Octavio was proud of the number of people he recruited from Texas and other southern states. They came ready to work but because of their undocumented status, the grower told them to go home, that he had no work for them. Dozens and dozens of workers arrived on buses only to be told to find their way back home. But southward, vast sugar cane fields lay ready for harvest with no workers in sight.

Raising a sombrero in the tobacco field, NC, by SAF interns Angelita Maldonado and Devin Gibbs, 2010.

TENOLA

Tenola and his wife met working on the lines of the Mississippi catfish industry. Tenola primarily cleaned or cut fish, but on good days only had to assemble boxes. He grew up in Mississippi and found it strange to work next to migrant workers, doing the best he could to talk to them about work and his life. He loved to motion a hump over his stomach as he talked about his wife, lengthening and straining the word “pregnant” as if coworkers would understand it if he said it with an accent. Eventually they did.

He had a difficult relationship with his coworkers, whom he learned were making significantly more than him even though he had been working for the same company for over seven years. The H-2A program required they be paid a higher wage, though they didn’t get the same kind of benefits that a typical employee received. Tenola seemed satisfied with this answer, considering his meager dental and health insurance plans.

Tenola worked at double capacity and managed to leave an hour early, three hours after receiving the phone call from his wife.

One day at work Tenola heard from his wife, who told him she was having complications.

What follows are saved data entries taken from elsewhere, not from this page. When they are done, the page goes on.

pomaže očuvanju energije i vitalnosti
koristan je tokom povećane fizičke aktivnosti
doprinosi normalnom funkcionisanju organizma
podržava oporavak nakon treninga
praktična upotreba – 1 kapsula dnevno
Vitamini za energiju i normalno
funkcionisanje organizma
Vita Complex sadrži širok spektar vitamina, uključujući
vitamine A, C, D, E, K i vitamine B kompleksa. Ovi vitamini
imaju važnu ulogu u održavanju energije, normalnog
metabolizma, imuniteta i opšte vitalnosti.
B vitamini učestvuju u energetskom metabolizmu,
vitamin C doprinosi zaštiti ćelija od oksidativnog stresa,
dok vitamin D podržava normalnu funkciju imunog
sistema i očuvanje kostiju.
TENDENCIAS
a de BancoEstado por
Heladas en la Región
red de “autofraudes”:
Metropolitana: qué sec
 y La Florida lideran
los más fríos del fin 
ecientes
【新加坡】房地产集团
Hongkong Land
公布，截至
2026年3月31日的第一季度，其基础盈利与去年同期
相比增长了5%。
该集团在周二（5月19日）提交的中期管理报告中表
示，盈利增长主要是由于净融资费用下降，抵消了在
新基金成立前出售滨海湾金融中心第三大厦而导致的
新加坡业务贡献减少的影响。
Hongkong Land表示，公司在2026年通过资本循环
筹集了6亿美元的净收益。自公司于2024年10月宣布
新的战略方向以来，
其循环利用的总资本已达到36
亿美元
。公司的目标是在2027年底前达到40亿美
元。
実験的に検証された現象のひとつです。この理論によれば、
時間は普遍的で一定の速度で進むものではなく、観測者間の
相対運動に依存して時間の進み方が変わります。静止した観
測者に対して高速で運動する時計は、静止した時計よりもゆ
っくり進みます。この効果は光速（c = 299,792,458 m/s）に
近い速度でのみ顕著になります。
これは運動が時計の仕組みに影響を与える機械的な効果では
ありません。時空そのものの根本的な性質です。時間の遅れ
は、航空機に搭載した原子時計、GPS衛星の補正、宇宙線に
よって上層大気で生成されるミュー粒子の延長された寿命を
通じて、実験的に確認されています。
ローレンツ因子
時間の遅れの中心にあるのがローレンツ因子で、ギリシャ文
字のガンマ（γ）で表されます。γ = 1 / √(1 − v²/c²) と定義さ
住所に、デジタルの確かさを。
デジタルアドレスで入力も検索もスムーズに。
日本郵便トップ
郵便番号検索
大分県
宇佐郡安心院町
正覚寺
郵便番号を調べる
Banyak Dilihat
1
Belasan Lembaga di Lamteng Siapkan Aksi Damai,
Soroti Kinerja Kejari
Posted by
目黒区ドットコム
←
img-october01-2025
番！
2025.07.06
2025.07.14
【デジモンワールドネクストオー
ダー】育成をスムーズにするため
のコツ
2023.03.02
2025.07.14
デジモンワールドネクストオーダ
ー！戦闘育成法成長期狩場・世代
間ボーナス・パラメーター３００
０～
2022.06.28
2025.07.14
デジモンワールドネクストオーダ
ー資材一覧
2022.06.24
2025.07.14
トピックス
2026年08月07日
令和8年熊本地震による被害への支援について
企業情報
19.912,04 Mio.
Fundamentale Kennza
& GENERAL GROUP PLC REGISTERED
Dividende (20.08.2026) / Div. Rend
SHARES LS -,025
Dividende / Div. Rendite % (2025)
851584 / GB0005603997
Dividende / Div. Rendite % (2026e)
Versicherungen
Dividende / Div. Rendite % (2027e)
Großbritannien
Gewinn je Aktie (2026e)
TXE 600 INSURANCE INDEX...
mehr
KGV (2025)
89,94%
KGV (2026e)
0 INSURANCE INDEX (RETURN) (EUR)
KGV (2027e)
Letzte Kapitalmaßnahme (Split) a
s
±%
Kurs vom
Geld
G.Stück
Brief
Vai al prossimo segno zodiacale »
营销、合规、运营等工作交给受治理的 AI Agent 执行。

Tenola thought the baby was on his way and rushed to get his work done. He asked his employers if he might be able to leave early from the plant if he finished cutting his quota of catfish early that day. He told his employer about the child and his phone call and they indicated to him that, so long as he got his work done, he could leave. So Tenola worked at double capacity and managed to leave an hour early, three hours after receiving the phone call from his wife. When he got home, he realized his wife was, in fact, having complications. He rushed her to the hospital only to find out it was too late. They had lost their first child.

The next day, Tenola returned to work. “What the hell do you think you’re doing here?” his manager yelled at him to get off the property immediately or he would have Tenola arrested. It was only until he talked to one of his coworkers that he found out his supervisor was upset about his leaving early the day before and, despite approving his absence, fired Tenola. Tenola no longer works for the company. Instead, his wife has taken his place on the line cutting and cleaning fish, assembling boxes on the good days. Tenola sits at home in his empty, silent house.

Kyle Warren calls Greenville, South Carolina, home and is a graduate of the University of South Carolina. After teaching fifth grade for two years in Tulsa, Oklahoma, Warren continues his work supporting Latinx and Hispanic communities as a teacher coach with the Teach For America program in the Greater Boston area.